I have a Pig script (using a slightly modified MultiStorage) that transforms some data. Once the script runs, I have data in the following format on HDFS:
/tmp/data/identifier1/indentifier1-0,0001
/tmp/data/identifier1/indentifier1-0,0002
/tmp/data/identifier2/indentifier2-0,0001
/tmp/data/identifier3/indentifier3-0,0001
I'm attempting to use S3DistCp to copy these files to S3. I am using the --groupBy .*(identifier[0-9]).*
option to combine files based on the identifier. The combination works, but when copying to S3, the folders are also copied. The end output is:
/s3bucket/identifier1/identifier1
/s3bucket/identifier2/identifier2
/s3bucket/identifier3/identifier3
Is there a way to copy these files without that first folder?

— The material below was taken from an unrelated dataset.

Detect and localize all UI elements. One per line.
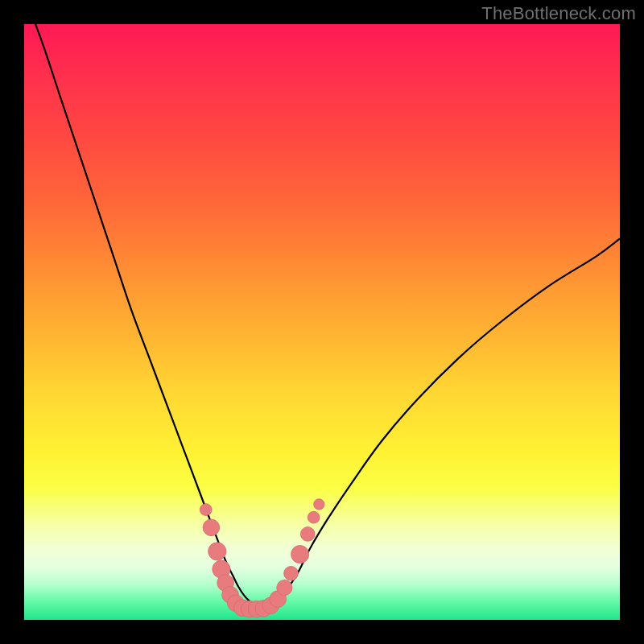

Ideally, my output in S3 would look like:
/s3bucket/identifier1
/s3bucket/identifier2
/s3bucket/identifier3
Another solution I've considered is to use HDFS commands to pull those files out of their directories before copying to S3. Is that a reasonable solution?
Thanks!
The solution I've arrived upon is to use distcp
to bring these files out of the directories before using s3distcp
:
hadoop distcp -update /tmp/data/** /tmp/grouped
Then, I changed the s3distcp
script to move data from /tmp/grouped
into my S3 bucket.